Opinion
No. 1235.
Submitted July 21, 1952.
Decided August 5, 1952.
Raymond Godbersen, Washington, D.C., for appellant. Robert J. Winburn, Washington, D.C., also entered an appearance for appellant.
William J. Brannan, Jr., Washington, D.C., for appellee.
Before CAYTON, Chief Judge, and HOOD and QUINN, Associate Judges.
This appeal arises from a finding in favor of the plaintiff granted on the defendant's opening statement. Plaintiff, Suburban National Bank, sued defendant, Mrs. Morgan, to recover the balance due on a promissory note of which she was the maker. Defendant denied liability and filed a verified answer alleging fraud and lack of consideration.
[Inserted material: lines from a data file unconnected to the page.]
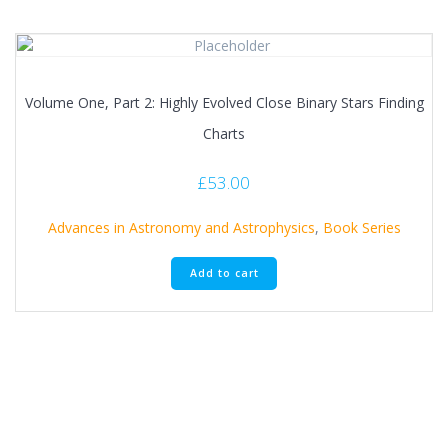
Volume One, Part 2: Highly Evolved Close Binary Stars Finding
Charts
£
53.00
Advances in Astronomy and Astrophysics
,
Book Series
Add to cart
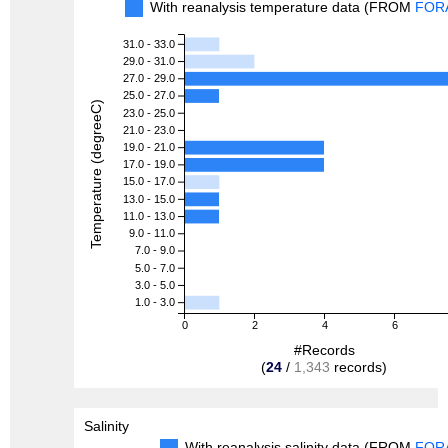
With reanalysis temperature data (FROM
FOR
31.0 - 33.0
29.0 - 31.0
27.0 - 29.0
25.0 - 27.0
Temperature (degreeC)
23.0 - 25.0
21.0 - 23.0
19.0 - 21.0
17.0 - 19.0
15.0 - 17.0
13.0 - 15.0
11.0 - 13.0
9.0 - 11.0
7.0 - 9.0
5.0 - 7.0
3.0 - 5.0
1.0 - 3.0
0
2
4
6
#Records
(
24
/
1,343
records)
Salinity
With reanalysis salinity data (FROM
FOR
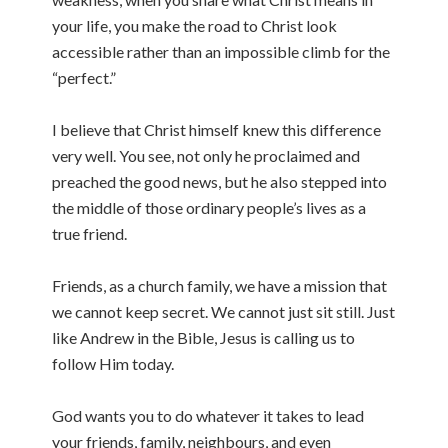
your life, you make the road to Christ look
accessible rather than an impossible climb for the
“perfect.”
I believe that Christ himself knew this difference
very well. You see, not only he proclaimed and
preached the good news, but he also stepped into
the middle of those ordinary people’s lives as a
true friend.
Friends, as a church family, we have a mission that
we cannot keep secret. We cannot just sit still. Just
like Andrew in the Bible, Jesus is calling us to
follow Him today.
God wants you to do whatever it takes to lead
your friends, family, neighbours, and even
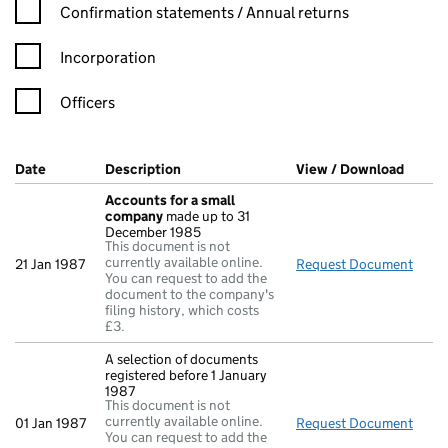
Confirmation statement filters, selecting an input will reload t
Confirmation statements / Annual returns
Incorporation
Officers
Company Results (links open in a new window)
Date
(document was filed at Companies House)
Description
(of the document filed at Companies Hou
View / Download
(PDF f
Accounts for a small
company
made up to 31
December 1985
This document is not
currently available online.
21 Jan 1987
Request Document
Acco
You can request to add the
document to the company's
filing history, which costs
£3.
A selection of documents
registered before 1 January
1987
This document is not
currently available online.
01 Jan 1987
Request Document
A sel
You can request to add the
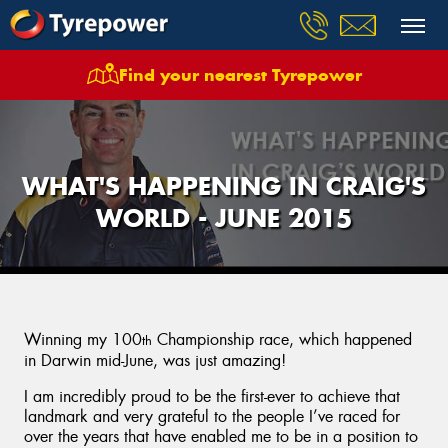
Find your nearest Tyrepower
WHAT'S HAPPENING IN CRAIG'S
WORLD - JUNE 2015
Winning my 100
Championship race, which happened
th
in Darwin mid-June, was just amazing!
I am incredibly proud to be the first-ever to achieve that
landmark and very grateful to the people I’ve raced for
over the years that have enabled me to be in a position to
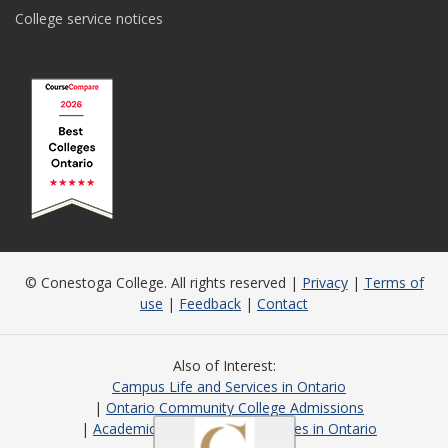
College service notices
© Conestoga College. All rights reserved |
Privacy
|
Terms of
use
|
Feedback
|
Contact
Also of Interest
Campus Life and Services in Ontario
Ontario Community College Admissions
Academic Programs and Courses in Ontario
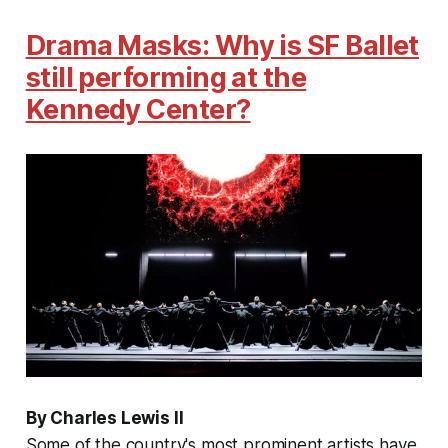
Drama Masks: Why is SF Ballet
still performing at the
Kennedy Center?
By Charles Lewis II
Some of the country's most prominent artists have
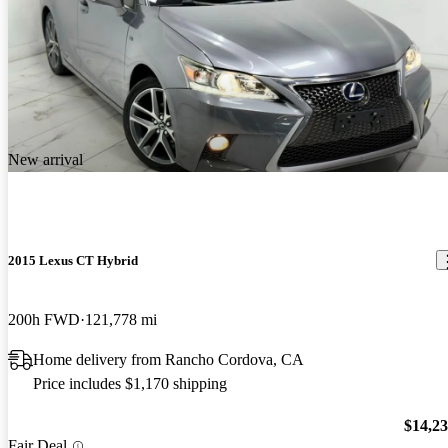
New arrival
2015 Lexus CT Hybrid
200h FWD
121,778 mi
Home delivery from Rancho Cordova, CA
Price includes $1,170 shipping
$14,2
Fair Deal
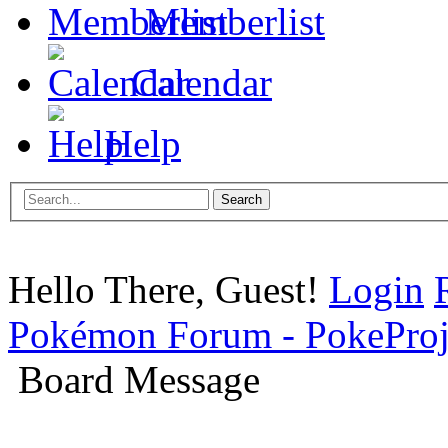
Memberlist
Calendar
Help
Hello There, Guest!
Login
Pokémon Forum - PokePro
Board Message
She also filed a counterclaim demanding the amount she had paid on the note.
We have before us the stenographic transcript of the opening statements and from our study of them we are of the opinion that they were insufficient to warrant the trial judge in invoking so harsh a procedure and halting the trial at the outset. In reciting the facts counsel for plaintiff claimed that defendant had come into plaintiff bank and made a loan of $1,737.90 in order to finance the purchase of a truck from one Schaefer. The bank at that time held Schaefer's note for the same amount. In addition, counsel stated that the consideration given defendant for her note was the cancellation of the Schaefer note and the substitution of defendant's note in its place; that defendant had paid off one-half of the note in monthly installments but had refused to continue her payments. It was plaintiff's position that even if defendant had not given authority for such substitution, as she claimed, her subsequent acts of partial payments were sufficient to constitute ratification. On the other hand, defendant's counsel said that he would prove by testimony that there was a total lack of consideration. He further stated that her subsequent partial payments on this note did not constitute ratification in view of defendant's claim that she did not authorize the substitution of her note for that of Schaefer.
Such a direct conflict on questions of fact requires that the trial judge, sitting without a jury, should hear the evidence before attempting to decide the facts. We feel that it was error to grant judgment and dismiss the counterclaim solely on such sketchy opening statements. Clearly there were questions of fact to be developed by the testimony of witnesses.
We have repeatedly said that granting a verdict on the opening statement is an extreme measure and should be invoked most cautiously. Unless the facts and all inferences which may be drawn therefrom are clear beyond doubt, the parties are entitled to develop their case by testimony.
Slater v. Berlin, D.C.Mun.App., 83 A.2d 228; DeGrazia v. Anderson, D.C.Mun.App., 62 A.2d 194; Mitchell v. David, D.C.Mun.App., 51 A.2d 375.
Reversed with instructions to award a new trial.